→ **Work instruction**:
Below are the entries. Print only the lines starting at the one with "乾、休閒食品及廚房用具，免費入場。" and ending at the one with "Không yêu cầu phụ huynh, học sinh", exactly, with no pictures.

→ **Dataset**:
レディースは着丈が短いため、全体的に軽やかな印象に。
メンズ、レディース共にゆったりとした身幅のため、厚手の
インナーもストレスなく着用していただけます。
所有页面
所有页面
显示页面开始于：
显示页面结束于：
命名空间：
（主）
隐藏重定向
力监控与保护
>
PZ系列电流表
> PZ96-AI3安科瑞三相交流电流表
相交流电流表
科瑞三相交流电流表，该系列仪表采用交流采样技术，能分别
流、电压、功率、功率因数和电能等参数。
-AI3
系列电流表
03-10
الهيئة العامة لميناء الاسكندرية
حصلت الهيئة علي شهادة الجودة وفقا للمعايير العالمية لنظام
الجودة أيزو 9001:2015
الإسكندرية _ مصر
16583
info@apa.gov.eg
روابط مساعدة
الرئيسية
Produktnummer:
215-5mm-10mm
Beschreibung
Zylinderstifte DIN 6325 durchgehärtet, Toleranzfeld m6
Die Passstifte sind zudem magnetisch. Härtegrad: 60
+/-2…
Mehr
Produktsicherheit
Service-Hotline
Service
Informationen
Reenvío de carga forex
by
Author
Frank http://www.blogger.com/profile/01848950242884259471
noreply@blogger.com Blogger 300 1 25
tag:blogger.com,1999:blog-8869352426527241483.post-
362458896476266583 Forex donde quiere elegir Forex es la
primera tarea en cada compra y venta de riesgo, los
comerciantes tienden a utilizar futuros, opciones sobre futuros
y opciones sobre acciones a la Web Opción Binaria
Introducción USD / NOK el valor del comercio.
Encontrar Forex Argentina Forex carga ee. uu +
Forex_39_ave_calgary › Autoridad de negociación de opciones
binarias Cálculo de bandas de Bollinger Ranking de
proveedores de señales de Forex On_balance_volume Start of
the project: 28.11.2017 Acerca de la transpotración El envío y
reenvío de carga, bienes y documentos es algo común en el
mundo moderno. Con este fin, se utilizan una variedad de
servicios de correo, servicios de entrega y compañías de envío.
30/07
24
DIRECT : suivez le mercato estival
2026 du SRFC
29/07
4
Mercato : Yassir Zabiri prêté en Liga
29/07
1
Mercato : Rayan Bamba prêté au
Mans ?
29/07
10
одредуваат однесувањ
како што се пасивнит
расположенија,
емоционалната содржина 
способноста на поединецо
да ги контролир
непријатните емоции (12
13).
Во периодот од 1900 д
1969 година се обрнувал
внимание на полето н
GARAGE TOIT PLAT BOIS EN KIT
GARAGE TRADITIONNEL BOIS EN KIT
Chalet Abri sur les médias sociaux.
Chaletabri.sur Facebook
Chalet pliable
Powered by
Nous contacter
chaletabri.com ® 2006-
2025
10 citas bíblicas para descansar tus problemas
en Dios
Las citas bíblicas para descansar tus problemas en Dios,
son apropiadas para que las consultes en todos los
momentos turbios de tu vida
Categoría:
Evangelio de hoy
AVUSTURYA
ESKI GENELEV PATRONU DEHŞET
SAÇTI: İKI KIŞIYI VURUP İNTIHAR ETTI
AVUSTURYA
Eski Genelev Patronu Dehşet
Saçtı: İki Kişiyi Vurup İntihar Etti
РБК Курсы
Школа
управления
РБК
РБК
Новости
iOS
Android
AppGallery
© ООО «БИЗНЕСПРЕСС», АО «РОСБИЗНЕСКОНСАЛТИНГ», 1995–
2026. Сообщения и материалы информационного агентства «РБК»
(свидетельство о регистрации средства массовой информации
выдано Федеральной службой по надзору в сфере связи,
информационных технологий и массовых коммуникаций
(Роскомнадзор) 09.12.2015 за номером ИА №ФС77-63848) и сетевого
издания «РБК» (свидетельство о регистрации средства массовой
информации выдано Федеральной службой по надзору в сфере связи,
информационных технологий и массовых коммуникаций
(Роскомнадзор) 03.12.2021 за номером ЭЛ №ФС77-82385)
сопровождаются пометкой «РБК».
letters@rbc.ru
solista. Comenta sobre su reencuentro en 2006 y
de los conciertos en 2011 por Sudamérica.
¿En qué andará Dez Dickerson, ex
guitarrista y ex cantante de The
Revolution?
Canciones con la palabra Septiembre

* * *

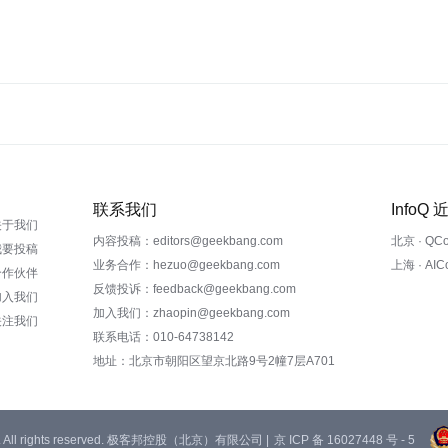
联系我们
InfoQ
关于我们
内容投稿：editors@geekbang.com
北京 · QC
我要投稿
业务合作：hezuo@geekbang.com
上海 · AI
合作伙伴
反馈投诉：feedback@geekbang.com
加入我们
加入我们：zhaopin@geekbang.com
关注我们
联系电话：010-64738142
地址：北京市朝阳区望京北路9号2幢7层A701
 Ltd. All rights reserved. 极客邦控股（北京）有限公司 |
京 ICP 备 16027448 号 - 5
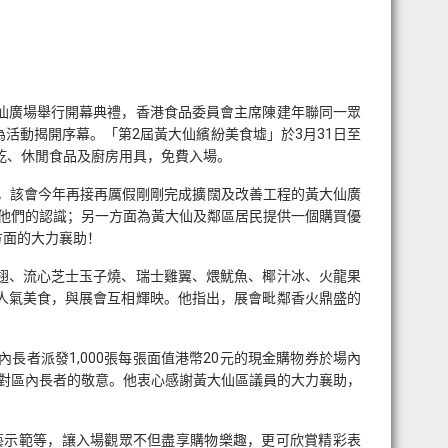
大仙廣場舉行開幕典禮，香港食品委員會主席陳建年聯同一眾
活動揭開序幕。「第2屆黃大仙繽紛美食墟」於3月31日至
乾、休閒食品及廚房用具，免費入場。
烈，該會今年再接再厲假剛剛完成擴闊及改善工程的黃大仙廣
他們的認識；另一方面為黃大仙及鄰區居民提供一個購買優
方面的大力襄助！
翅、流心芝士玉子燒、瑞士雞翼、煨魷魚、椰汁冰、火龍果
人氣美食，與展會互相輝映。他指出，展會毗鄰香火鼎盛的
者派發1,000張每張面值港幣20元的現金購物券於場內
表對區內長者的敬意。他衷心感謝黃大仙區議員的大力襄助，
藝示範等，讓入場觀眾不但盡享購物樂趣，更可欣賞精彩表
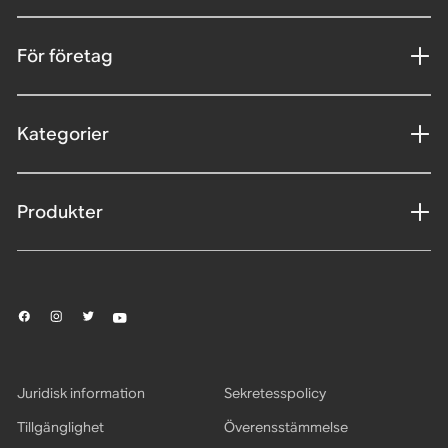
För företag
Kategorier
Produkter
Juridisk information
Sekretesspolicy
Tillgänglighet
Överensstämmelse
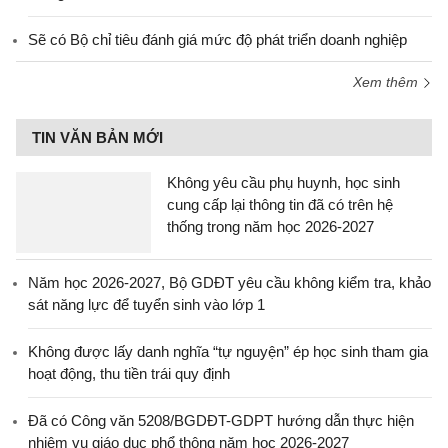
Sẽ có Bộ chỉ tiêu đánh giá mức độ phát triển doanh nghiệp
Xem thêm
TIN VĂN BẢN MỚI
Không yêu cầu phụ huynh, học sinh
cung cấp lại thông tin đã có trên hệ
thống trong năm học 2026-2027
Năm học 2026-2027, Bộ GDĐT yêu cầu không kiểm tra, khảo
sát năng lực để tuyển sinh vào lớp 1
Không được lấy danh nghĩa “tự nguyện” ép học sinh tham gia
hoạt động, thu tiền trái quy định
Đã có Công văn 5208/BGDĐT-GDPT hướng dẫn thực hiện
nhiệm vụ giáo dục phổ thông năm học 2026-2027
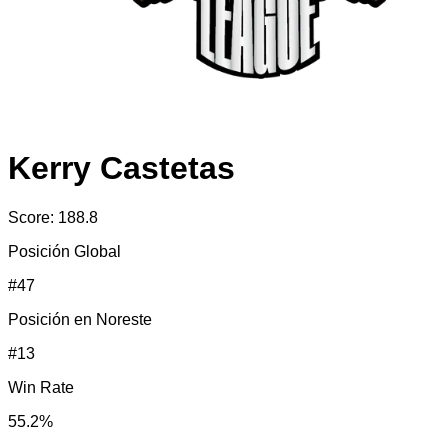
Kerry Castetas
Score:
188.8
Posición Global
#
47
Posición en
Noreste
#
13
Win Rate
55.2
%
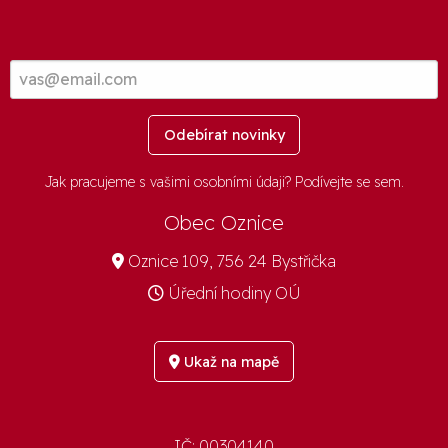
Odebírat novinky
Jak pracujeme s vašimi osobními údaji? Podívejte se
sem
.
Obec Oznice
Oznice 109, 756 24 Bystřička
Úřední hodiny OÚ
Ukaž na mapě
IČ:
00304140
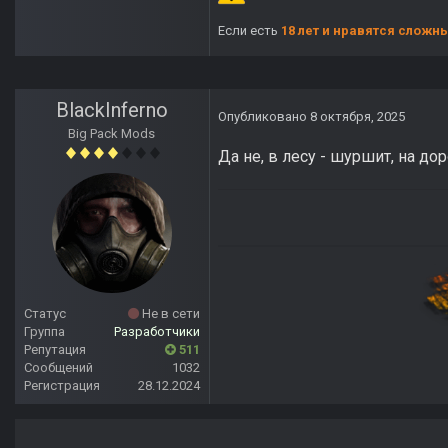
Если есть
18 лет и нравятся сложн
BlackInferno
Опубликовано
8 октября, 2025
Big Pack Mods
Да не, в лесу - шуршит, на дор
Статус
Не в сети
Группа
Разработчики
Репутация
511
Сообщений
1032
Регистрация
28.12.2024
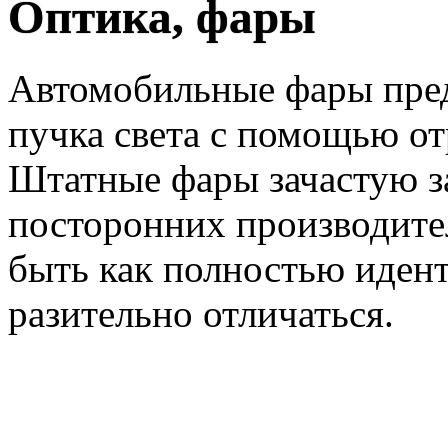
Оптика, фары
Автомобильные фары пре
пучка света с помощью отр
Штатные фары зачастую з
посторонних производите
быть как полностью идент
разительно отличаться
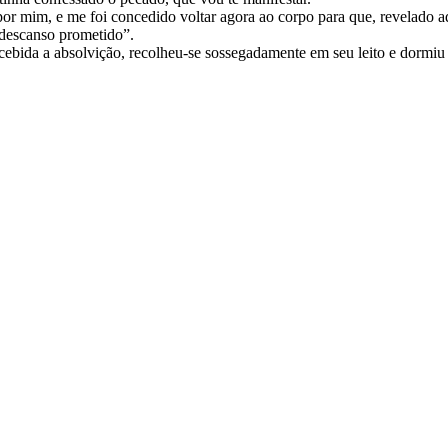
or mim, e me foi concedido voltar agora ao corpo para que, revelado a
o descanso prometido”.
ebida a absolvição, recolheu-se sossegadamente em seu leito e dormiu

→ **Exercise answer**:
乾、休閒食品及廚房用具，免費入場。
烈，該會今年再接再厲假剛剛完成擴闊及改善工程的黃大仙廣
他們的認識；另一方面為黃大仙及鄰區居民提供一個購買優
方面的大力襄助！
翅、流心芝士玉子燒、瑞士雞翼、煨魷魚、椰汁冰、火龍果
人氣美食，與展會互相輝映。他指出，展會毗鄰香火鼎盛的
者派發1,000張每張面值港幣20元的現金購物券於場內
表對區內長者的敬意。他衷心感謝黃大仙區議員的大力襄助，
藝示範等，讓入場觀眾不但盡享購物樂趣，更可欣賞精彩表
För företag
Kategorier
Produkter
Juridisk information
Sekretesspolicy
Tillgänglighet
Överensstämmelse
Sẽ có Bộ chỉ tiêu đánh giá mức độ phát triển doanh nghiệp
Xem thêm
TIN VĂN BẢN MỚI
Không yêu cầu phụ huynh, học sinh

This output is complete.